The Future of MKV and the WebM Connection

MKV's influence extends beyond the .mkv file extension. WebM, the open video format used on YouTube and across the web, is a direct subset of the Matroska specification. WebM restricts the container to VP8/VP9/AV1 video and Vorbis/Opus audio, and it uses the same underlying binary format (EBML — Extensible Binary Meta Language) as MKV. In practice, many WebM files can be renamed to .mkv and will open in Matroska-compatible players, though the reverse isn't true since MKV allows codecs that WebM doesn't. The broader Matroska ecosystem also includes MKA (Matroska Audio, for audio-only files) and MKS (Matroska Subtitles), though these are rarely encountered outside of specialized workflows. AV1, the royalty-free codec developed by the Alliance for Open Media, is increasingly stored in MKV containers for local playback. AV1 offers roughly 30% better compression than H.265 at equivalent quality, and hardware decoding support is now present in Intel 11th-generation and newer CPUs, AMD RDNA 2 and newer GPUs, Apple M3 chips, and most 2023-and-later Android flagship phones.

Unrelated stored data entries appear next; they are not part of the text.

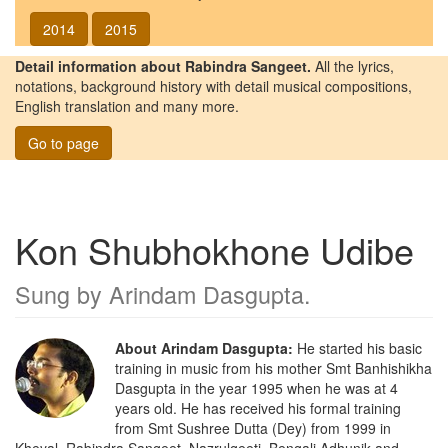
2014
2015
Detail information about Rabindra Sangeet.
All the lyrics,
notations, background history with detail musical compositions,
English translation and many more.
Go to page
Kon Shubhokhone Udibe
Sung by
Arindam Dasgupta
.
About Arindam Dasgupta:
He started his basic
training in music from his mother Smt Banhishikha
Dasgupta in the year 1995 when he was at 4
years old. He has received his formal training
from Smt Sushree Dutta (Dey) from 1999 in
Kheyal, Rabindra Sangeet, Nazrulgeeti, Bengali Adhunik and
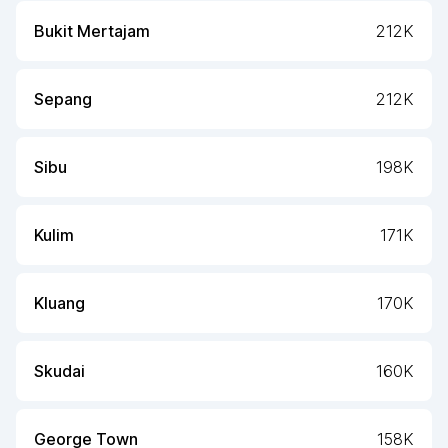
Bukit Mertajam
212K
Sepang
212K
Sibu
198K
Kulim
171K
Kluang
170K
Skudai
160K
George Town
158K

As AV1 hardware support becomes ubiquitous, MKV is well-positioned as its primary container for local files — the same way it became the default container for H.265 content years before H.265 hardware decoding was widespread. MKV is not going away. It has been the dominant container for high-quality local video for over 15 years, the specification is actively maintained, and its open nature means no single company can deprecate it. For anyone serious about managing a local video library, understanding what MKV contains — and why — is foundational knowledge.